[EXERCISE INPUTS Boundary: Start]

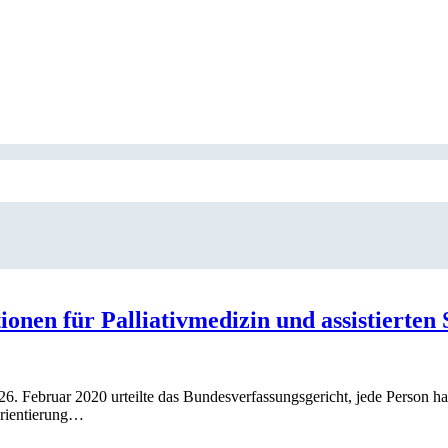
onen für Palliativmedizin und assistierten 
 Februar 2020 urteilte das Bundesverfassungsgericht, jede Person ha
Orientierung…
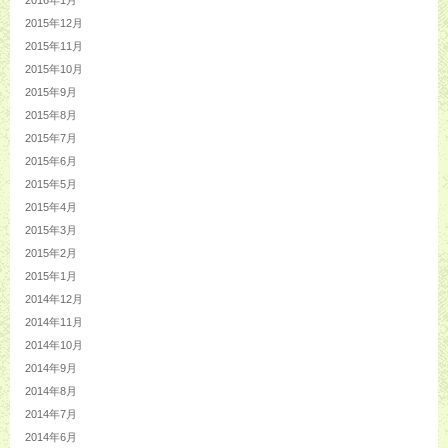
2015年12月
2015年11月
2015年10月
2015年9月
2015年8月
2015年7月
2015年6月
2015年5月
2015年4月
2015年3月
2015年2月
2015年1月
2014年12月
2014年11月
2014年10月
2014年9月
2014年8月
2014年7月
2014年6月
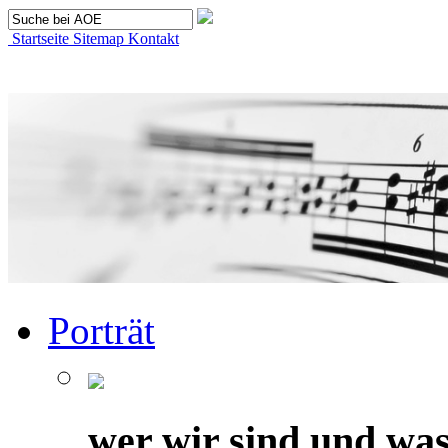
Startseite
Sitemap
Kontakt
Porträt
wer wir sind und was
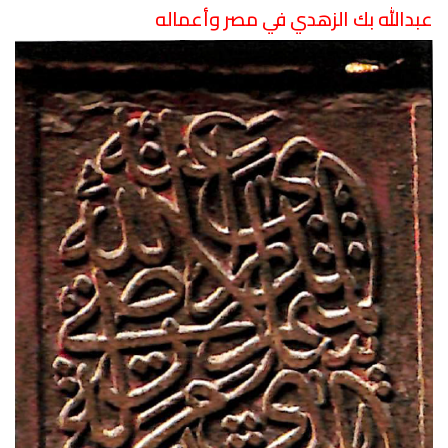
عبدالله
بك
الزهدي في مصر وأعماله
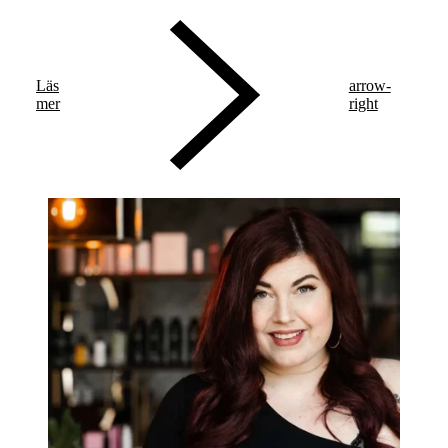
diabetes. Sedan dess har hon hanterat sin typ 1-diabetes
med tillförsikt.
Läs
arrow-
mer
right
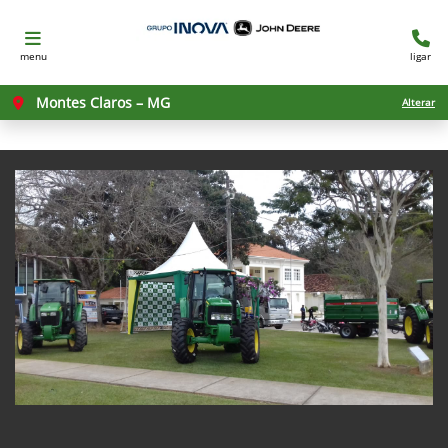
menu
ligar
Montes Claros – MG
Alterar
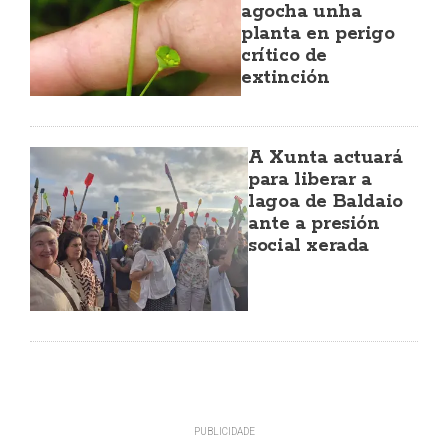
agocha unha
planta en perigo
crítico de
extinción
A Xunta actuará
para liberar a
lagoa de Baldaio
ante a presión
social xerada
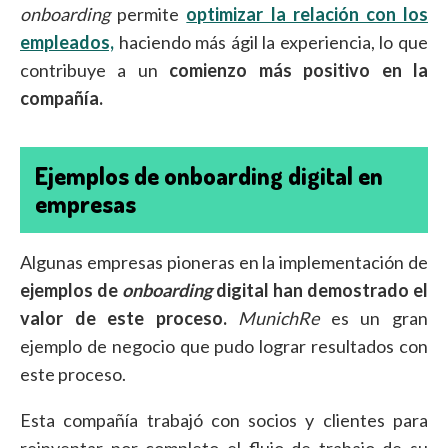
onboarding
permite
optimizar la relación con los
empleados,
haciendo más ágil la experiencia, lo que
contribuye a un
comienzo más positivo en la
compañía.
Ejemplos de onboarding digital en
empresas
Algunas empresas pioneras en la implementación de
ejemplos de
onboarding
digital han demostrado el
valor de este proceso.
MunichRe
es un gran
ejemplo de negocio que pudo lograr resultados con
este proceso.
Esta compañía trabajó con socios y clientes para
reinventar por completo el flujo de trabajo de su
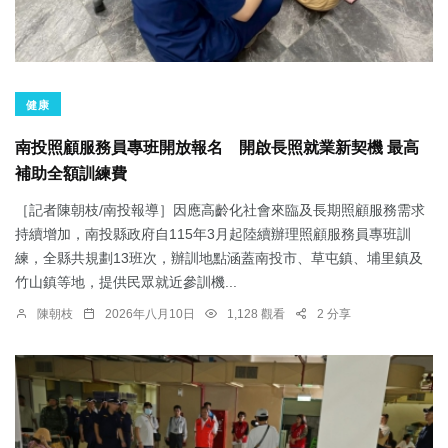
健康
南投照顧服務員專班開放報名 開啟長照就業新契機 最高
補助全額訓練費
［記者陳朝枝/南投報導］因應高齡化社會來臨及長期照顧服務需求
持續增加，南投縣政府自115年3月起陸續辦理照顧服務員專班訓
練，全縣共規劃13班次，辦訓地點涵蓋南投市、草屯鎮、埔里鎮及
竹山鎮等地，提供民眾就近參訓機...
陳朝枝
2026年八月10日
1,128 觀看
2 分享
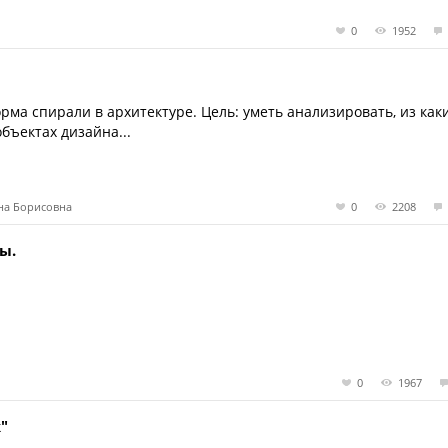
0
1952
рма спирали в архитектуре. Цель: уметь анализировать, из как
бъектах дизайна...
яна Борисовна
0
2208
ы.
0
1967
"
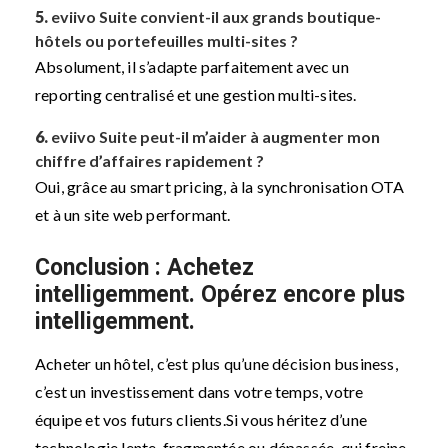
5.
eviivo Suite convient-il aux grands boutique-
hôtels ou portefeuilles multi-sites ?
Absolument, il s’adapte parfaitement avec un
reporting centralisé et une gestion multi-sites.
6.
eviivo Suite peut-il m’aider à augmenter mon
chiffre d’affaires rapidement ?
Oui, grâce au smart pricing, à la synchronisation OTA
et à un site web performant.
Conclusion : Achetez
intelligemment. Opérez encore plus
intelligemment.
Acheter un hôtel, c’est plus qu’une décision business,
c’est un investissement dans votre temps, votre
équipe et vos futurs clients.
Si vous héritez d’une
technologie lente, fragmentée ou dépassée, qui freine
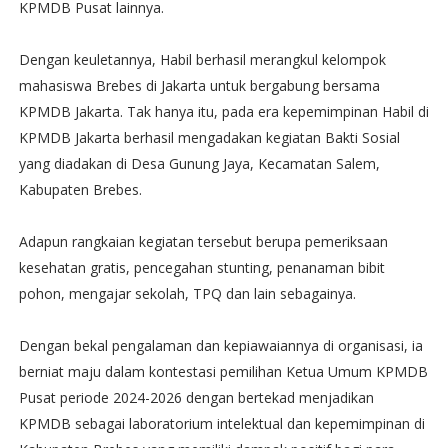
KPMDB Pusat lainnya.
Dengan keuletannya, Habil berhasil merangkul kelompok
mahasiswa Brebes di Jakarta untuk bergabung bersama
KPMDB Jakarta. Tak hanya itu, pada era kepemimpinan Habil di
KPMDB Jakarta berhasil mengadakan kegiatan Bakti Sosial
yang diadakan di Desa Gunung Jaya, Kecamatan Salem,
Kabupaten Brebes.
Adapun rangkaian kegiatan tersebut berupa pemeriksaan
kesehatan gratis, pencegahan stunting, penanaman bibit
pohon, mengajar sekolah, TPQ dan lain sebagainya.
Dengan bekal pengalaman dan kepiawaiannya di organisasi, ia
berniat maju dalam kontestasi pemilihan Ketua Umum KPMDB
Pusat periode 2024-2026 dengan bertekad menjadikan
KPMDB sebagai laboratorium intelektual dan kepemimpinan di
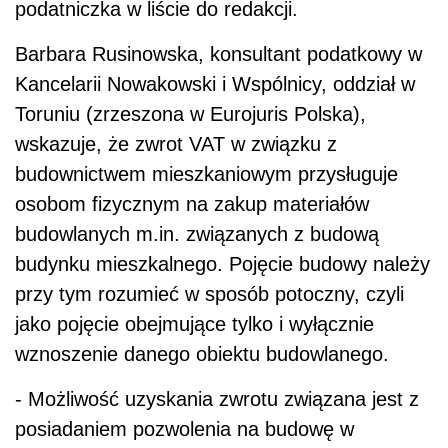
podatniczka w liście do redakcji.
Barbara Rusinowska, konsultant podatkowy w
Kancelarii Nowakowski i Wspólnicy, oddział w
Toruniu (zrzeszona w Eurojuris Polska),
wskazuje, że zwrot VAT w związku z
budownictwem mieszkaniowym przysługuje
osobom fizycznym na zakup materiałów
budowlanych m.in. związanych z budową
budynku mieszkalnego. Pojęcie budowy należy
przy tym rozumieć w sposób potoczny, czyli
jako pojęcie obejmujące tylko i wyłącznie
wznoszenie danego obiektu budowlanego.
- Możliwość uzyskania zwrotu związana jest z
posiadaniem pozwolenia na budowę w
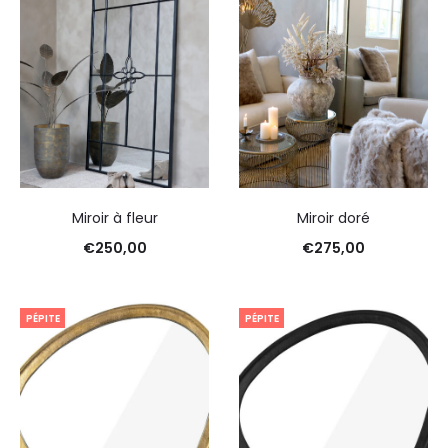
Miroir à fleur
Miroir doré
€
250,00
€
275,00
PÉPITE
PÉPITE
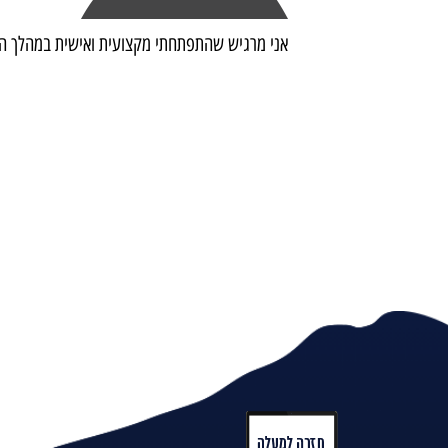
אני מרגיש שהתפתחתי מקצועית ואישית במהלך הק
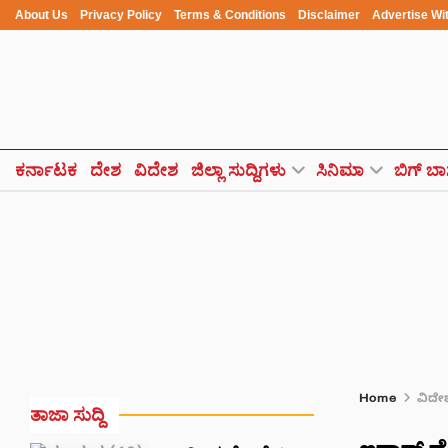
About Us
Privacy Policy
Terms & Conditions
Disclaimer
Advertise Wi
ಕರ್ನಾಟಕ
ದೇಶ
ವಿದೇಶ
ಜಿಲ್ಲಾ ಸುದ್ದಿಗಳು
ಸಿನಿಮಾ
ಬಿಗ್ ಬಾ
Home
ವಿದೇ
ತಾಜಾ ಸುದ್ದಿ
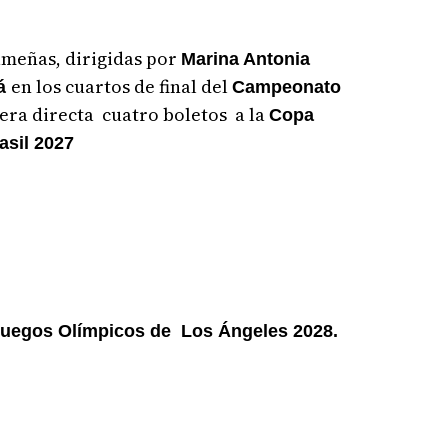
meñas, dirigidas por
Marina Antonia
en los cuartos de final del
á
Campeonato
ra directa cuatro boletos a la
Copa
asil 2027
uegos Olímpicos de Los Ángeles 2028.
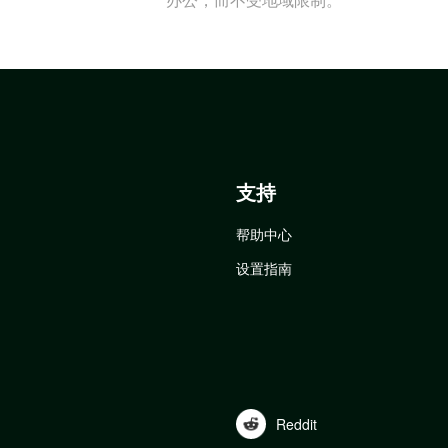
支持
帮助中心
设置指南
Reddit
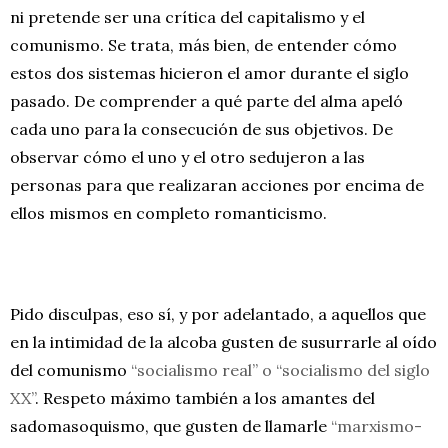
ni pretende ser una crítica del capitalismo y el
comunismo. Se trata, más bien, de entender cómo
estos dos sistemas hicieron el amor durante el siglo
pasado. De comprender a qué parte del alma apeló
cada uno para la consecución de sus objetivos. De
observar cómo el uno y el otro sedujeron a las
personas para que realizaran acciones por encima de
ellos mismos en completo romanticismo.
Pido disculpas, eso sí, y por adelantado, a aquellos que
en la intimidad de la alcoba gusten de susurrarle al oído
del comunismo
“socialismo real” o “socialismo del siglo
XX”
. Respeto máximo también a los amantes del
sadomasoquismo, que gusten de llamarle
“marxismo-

[EXERCISE INPUTS Boundary: End]

- [TASK DETAILS]: Your answer must be an exact copy of the data above, minus its pictures.

- [SOLUTION TO THE EXERCISE]:
onen für Palliativmedizin und assistierten 
 Februar 2020 urteilte das Bundesverfassungsgericht, jede Person ha
Orientierung…
2015年12月
2015年11月
2015年10月
2015年9月
2015年8月
2015年7月
2015年6月
2015年5月
2015年4月
2015年3月
2015年2月
2015年1月
2014年12月
2014年11月
2014年10月
2014年9月
2014年8月
2014年7月
2014年6月
Startseite
Sitemap
Kontakt
Porträt
wer wir sind und was
عبدالله
بك
الزهدي في مصر وأعماله
diabetes. Sedan dess har hon hanterat sin typ 1-diabetes
med tillförsikt.
Läs
arrow-
mer
right
menu
ligar
Montes Claros – MG
Alterar
agocha unha
planta en perigo
crítico de
extinción
A Xunta actuará
para liberar a
lagoa de Baldaio
ante a presión
social xerada
onboarding
permite
optimizar la relación con los
empleados,
haciendo más ágil la experiencia, lo que
contribuye a un
comienzo más positivo en la
compañía.
Ejemplos de onboarding digital en
empresas
Algunas empresas pioneras en la implementación de
ejemplos de
onboarding
digital han demostrado el
valor de este proceso.
MunichRe
es un gran
ejemplo de negocio que pudo lograr resultados con
este proceso.
Esta compañía trabajó con socios y clientes para
reinventar por completo el flujo de trabajo de su
健康
南投照顧服務員專班開放報名 開啟長照就業新契機 最高
補助全額訓練費
［記者陳朝枝/南投報導］因應高齡化社會來臨及長期照顧服務需求
持續增加，南投縣政府自115年3月起陸續辦理照顧服務員專班訓
練，全縣共規劃13班次，辦訓地點涵蓋南投市、草屯鎮、埔里鎮及
竹山鎮等地，提供民眾就近參訓機...
陳朝枝
2026年八月10日
1,128 觀看
2 分享
0
1952
рма спирали в архитектуре. Цель: уметь анализировать, из как
бъектах дизайна...
яна Борисовна
0
2208
ы.
0
1967
"
5.
eviivo Suite convient-il aux grands boutique-
hôtels ou portefeuilles multi-sites ?
Absolument, il s’adapte parfaitement avec un
reporting centralisé et une gestion multi-sites.
6.
eviivo Suite peut-il m’aider à augmenter mon
chiffre d’affaires rapidement ?
Oui, grâce au smart pricing, à la synchronisation OTA
et à un site web performant.
Conclusion : Achetez
intelligemment. Opérez encore plus
intelligemment.
Acheter un hôtel, c’est plus qu’une décision business,
c’est un investissement dans votre temps, votre
équipe et vos futurs clients.
Si vous héritez d’une
technologie lente, fragmentée ou dépassée, qui freine
KPMDB Pusat lainnya.
Dengan keuletannya, Habil berhasil merangkul kelompok
mahasiswa Brebes di Jakarta untuk bergabung bersama
KPMDB Jakarta. Tak hanya itu, pada era kepemimpinan Habil di
KPMDB Jakarta berhasil mengadakan kegiatan Bakti Sosial
yang diadakan di Desa Gunung Jaya, Kecamatan Salem,
Kabupaten Brebes.
Adapun rangkaian kegiatan tersebut berupa pemeriksaan
kesehatan gratis, pencegahan stunting, penanaman bibit
pohon, mengajar sekolah, TPQ dan lain sebagainya.
Dengan bekal pengalaman dan kepiawaiannya di organisasi, ia
berniat maju dalam kontestasi pemilihan Ketua Umum KPMDB
Pusat periode 2024-2026 dengan bertekad menjadikan
KPMDB sebagai laboratorium intelektual dan kepemimpinan di
podatniczka w liście do redakcji.
Barbara Rusinowska, konsultant podatkowy w
Kancelarii Nowakowski i Wspólnicy, oddział w
Toruniu (zrzeszona w Eurojuris Polska),
wskazuje, że zwrot VAT w związku z
budownictwem mieszkaniowym przysługuje
osobom fizycznym na zakup materiałów
budowlanych m.in. związanych z budową
budynku mieszkalnego. Pojęcie budowy należy
przy tym rozumieć w sposób potoczny, czyli
jako pojęcie obejmujące tylko i wyłącznie
wznoszenie danego obiektu budowlanego.
- Możliwość uzyskania zwrotu związana jest z
posiadaniem pozwolenia na budowę w
Miroir à fleur
Miroir doré
€
250,00
€
275,00
PÉPITE
PÉPITE
אני מרגיש שהתפתחתי מקצועית ואישית במהלך הק
About Us
Privacy Policy
Terms & Conditions
Disclaimer
Advertise Wi
ಕರ್ನಾಟಕ
ದೇಶ
ವಿದೇಶ
ಜಿಲ್ಲಾ ಸುದ್ದಿಗಳು
ಸಿನಿಮಾ
ಬಿಗ್ ಬಾ
Home
ವಿದೇ
ತಾಜಾ ಸುದ್ದಿ
meñas, dirigidas por
Marina Antonia
en los cuartos de final del
á
Campeonato
ra directa cuatro boletos a la
Copa
asil 2027
uegos Olímpicos de Los Ángeles 2028.
支持
帮助中心
设置指南
Reddit
ni pretende ser una crítica del capitalismo y el
comunismo. Se trata, más bien, de entender cómo
estos dos sistemas hicieron el amor durante el siglo
pasado. De comprender a qué parte del alma apeló
cada uno para la consecución de sus objetivos. De
observar cómo el uno y el otro sedujeron a las
personas para que realizaran acciones por encima de
ellos mismos en completo romanticismo.
Pido disculpas, eso sí, y por adelantado, a aquellos que
en la intimidad de la alcoba gusten de susurrarle al oído
del comunismo
“socialismo real” o “socialismo del siglo
XX”
. Respeto máximo también a los amantes del
sadomasoquismo, que gusten de llamarle
“marxismo-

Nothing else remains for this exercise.